[DESCRIPTION OF THE TASK] Copy every line from the records below that carries the word "zdarzeń".

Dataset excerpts

BEGIN

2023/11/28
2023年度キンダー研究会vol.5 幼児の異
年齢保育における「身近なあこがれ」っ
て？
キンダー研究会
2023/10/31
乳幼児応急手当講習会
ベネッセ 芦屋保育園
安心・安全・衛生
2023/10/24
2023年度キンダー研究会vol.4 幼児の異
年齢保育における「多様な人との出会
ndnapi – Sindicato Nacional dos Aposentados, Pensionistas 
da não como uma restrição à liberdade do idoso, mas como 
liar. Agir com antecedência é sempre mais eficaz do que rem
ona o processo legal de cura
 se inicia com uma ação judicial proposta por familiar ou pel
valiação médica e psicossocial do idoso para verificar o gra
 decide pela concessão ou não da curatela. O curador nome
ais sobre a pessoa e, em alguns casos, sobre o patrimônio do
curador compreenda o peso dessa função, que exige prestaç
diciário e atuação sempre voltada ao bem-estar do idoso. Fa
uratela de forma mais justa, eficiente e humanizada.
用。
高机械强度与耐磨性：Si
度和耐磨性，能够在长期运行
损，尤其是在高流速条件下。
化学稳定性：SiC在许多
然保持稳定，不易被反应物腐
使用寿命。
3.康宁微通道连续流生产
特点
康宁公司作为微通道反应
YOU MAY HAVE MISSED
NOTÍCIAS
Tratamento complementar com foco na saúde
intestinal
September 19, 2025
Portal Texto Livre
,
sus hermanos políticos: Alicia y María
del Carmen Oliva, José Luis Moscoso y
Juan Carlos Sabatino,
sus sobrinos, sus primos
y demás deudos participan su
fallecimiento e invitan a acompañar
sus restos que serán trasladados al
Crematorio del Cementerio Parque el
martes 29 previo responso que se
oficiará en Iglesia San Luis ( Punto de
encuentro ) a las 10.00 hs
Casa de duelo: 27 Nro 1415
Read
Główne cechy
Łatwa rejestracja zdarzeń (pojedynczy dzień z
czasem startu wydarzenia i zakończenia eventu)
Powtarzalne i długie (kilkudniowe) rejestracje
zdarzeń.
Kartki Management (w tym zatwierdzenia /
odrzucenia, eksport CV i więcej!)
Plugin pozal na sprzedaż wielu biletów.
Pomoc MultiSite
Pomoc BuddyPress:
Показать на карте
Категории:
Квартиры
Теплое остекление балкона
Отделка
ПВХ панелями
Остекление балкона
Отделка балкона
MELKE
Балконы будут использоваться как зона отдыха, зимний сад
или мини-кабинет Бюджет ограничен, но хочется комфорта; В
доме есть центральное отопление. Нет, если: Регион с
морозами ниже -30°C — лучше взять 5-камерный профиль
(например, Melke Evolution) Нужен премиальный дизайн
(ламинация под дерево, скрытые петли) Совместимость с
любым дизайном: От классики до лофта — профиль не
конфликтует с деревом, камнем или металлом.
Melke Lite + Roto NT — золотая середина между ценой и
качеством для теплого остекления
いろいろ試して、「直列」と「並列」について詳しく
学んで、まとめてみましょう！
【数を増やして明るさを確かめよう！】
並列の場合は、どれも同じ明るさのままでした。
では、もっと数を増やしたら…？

END

[RESPONSE]
Łatwa rejestracja zdarzeń (pojedynczy dzień z
zdarzeń.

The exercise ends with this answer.